Liwen Zhang 1 , Zhengfu Zhou 2 , Qiannan Guo 1 , Like Fokkens 3 , Márton Miskei 4 , 5 , István Pócsi 4 , Wei Zhang 1 , Ming Chen 1 , Lei Wang 6 , Yamin Sun 6 , Bruno G. G. Donzelli 7 , Donna M. Gibson 8 , David R. Nelson 9 , Jian-Guang Luo 10 , Martijn Rep 3 , Hang Liu 2 , Shengnan Yang 2 , Jing Wang 2 , Stuart B. Krasnoff 8 , Yuquan Xu a , 2 , István Molnár b , 11 , Min Lin c , 1
15 March 2016
Nematophagous fungi employ three distinct predatory strategies: nematode trapping, parasitism of females and eggs, and endoparasitism. While endoparasites play key roles in controlling nematode populations in nature, their application for integrated pest management is hindered by the limited understanding of their biology. We present a comparative analysis of a high quality finished genome assembly of Drechmeria coniospora, a model endoparasitic nematophagous fungus, integrated with a transcriptomic study.
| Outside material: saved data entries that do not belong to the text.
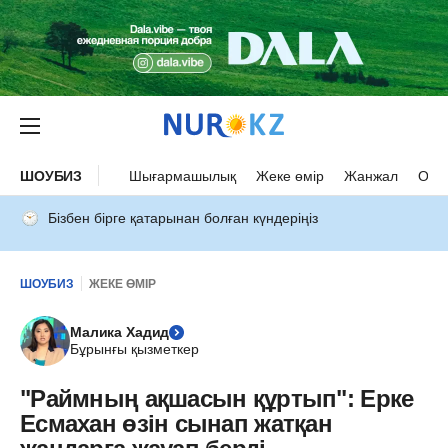
ШОУБИЗ
Шығармашылық
Жеке өмір
Жанжал
Оқыс
Бізбен бірге қатарынан болған күндеріңіз
ШОУБИЗ
ЖЕКЕ ӨМІР
Малика Хадид
Бұрынғы қызметкер
"Раймның ақшасын құртып": Ерке
Есмахан өзін сынап жатқан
Adaptation of D. coniospora to its almost completely obligate endoparasitic lifestyle led to the simplification of many orthologous gene families involved in the saprophytic trophic mode, while maintaining orthologs of most known fungal pathogen-host interaction proteins, stress response circuits and putative effectors of the small secreted protein type. The need to adhere to and penetrate the host cuticle led to a selective radiation of surface proteins and hydrolytic enzymes. Although the endoparasite has a simplified secondary metabolome, it produces a novel peptaibiotic family that shows antibacterial, antifungal and nematicidal activities. Our analyses emphasize the basic malleability of the D. coniospora genome: loss of genes advantageous for the saprophytic lifestyle; modulation of elements that its cohort species utilize for entomopathogenesis; and expansion of protein families necessary for the nematode endoparasitic lifestyle.